Among the entries, find the lines with the string "week" and copy them.

→ **Material supplied**
--- --- ---

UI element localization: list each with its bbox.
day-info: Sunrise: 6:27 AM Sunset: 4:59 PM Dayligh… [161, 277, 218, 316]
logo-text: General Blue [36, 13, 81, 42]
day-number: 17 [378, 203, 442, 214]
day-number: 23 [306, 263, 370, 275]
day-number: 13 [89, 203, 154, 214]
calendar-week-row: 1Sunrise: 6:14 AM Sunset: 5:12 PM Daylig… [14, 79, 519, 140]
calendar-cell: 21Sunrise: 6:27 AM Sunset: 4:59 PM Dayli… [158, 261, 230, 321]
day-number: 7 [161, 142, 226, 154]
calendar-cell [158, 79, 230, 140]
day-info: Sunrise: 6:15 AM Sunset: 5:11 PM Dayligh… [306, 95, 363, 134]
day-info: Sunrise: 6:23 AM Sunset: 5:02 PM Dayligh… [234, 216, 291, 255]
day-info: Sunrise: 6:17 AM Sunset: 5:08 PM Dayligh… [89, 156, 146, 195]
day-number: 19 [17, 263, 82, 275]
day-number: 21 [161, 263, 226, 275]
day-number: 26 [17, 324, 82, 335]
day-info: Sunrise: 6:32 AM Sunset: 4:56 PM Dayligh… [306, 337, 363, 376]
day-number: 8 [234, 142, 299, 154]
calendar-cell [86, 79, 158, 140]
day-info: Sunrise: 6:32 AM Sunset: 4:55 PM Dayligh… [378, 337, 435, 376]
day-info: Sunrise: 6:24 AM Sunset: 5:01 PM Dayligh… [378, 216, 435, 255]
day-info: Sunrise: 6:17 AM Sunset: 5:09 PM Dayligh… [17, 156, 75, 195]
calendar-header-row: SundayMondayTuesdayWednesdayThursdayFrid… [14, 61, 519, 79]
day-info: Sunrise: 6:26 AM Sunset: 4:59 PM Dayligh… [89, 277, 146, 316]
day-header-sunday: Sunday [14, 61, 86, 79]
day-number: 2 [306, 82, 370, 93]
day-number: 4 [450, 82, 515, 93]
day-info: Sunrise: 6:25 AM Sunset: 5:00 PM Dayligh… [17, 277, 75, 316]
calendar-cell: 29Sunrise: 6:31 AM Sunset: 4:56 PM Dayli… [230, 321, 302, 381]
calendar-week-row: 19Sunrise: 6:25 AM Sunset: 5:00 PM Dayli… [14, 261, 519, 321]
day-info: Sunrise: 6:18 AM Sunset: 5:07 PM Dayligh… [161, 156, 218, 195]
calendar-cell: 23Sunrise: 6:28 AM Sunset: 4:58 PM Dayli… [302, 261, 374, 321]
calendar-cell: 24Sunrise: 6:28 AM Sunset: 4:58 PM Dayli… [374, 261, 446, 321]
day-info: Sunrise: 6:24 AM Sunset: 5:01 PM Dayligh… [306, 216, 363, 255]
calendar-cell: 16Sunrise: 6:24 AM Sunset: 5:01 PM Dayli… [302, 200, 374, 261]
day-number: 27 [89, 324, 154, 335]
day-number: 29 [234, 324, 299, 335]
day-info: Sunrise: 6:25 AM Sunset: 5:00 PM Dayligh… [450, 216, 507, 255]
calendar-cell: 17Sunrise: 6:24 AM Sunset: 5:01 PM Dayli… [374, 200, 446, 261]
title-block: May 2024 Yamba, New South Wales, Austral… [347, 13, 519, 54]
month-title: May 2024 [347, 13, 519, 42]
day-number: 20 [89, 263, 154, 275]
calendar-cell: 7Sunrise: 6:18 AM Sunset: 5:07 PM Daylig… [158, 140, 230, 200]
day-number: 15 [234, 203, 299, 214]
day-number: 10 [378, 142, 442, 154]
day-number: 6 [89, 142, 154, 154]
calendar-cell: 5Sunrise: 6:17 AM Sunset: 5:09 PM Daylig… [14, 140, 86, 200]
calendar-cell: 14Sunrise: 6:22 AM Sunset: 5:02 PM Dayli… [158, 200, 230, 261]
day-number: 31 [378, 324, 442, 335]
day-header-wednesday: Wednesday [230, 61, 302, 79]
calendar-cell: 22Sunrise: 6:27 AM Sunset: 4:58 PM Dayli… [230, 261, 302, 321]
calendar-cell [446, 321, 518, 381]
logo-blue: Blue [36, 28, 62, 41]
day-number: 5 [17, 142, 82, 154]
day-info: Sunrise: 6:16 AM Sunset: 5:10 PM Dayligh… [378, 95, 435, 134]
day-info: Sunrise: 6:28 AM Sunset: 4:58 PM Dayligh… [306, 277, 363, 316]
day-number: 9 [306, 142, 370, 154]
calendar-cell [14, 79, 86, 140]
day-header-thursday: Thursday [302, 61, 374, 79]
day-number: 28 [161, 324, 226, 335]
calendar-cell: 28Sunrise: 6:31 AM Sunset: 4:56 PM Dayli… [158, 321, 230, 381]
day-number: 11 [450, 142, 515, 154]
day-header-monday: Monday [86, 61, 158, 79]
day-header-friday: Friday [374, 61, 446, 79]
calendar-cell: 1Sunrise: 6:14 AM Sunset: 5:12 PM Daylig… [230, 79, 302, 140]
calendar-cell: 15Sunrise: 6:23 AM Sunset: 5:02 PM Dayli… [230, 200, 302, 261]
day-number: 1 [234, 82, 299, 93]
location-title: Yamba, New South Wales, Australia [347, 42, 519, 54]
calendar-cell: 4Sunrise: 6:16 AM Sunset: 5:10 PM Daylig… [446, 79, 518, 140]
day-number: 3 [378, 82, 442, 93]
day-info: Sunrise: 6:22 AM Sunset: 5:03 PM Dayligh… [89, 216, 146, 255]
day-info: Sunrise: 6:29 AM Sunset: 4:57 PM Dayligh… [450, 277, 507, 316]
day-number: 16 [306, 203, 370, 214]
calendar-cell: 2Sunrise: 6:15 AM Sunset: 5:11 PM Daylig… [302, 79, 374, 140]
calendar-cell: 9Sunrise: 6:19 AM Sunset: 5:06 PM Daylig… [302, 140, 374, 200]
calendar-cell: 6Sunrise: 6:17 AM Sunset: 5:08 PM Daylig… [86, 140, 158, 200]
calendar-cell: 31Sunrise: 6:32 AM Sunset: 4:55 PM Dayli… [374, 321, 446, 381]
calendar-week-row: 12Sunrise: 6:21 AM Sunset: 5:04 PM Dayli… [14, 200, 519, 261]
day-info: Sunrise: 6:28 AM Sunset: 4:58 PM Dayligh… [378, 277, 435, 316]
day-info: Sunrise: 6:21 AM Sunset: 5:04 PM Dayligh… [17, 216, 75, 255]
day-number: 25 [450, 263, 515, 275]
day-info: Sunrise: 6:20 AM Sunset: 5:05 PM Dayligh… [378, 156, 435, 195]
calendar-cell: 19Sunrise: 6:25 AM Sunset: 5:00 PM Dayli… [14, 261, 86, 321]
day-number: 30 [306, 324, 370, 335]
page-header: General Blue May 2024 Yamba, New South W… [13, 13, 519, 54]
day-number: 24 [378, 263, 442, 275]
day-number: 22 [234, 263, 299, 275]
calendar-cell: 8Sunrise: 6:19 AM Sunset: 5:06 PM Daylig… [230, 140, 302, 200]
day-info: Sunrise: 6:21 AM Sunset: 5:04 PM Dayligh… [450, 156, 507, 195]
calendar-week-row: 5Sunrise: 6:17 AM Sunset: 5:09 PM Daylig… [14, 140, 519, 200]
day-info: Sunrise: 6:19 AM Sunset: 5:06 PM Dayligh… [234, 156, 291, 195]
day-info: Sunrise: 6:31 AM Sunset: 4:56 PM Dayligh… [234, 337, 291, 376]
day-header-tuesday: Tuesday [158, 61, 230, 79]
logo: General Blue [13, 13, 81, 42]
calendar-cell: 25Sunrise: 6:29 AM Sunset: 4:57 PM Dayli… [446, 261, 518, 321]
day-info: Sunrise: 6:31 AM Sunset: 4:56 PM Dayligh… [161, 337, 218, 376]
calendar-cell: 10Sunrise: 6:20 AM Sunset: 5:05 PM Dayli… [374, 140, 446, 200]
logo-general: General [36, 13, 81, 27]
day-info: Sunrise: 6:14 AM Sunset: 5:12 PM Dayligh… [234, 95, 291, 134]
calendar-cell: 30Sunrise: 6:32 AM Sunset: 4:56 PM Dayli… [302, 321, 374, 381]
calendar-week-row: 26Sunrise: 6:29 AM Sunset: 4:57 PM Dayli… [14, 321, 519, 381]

--- --- ---

→ **Response for this exercise**
calendar-week-row: 1Sunrise: 6:14 AM Sunset: 5:12 PM Daylig… [14, 79, 519, 140]
calendar-week-row: 19Sunrise: 6:25 AM Sunset: 5:00 PM Dayli… [14, 261, 519, 321]
calendar-week-row: 12Sunrise: 6:21 AM Sunset: 5:04 PM Dayli… [14, 200, 519, 261]
calendar-week-row: 5Sunrise: 6:17 AM Sunset: 5:09 PM Daylig… [14, 140, 519, 200]
calendar-week-row: 26Sunrise: 6:29 AM Sunset: 4:57 PM Dayli… [14, 321, 519, 381]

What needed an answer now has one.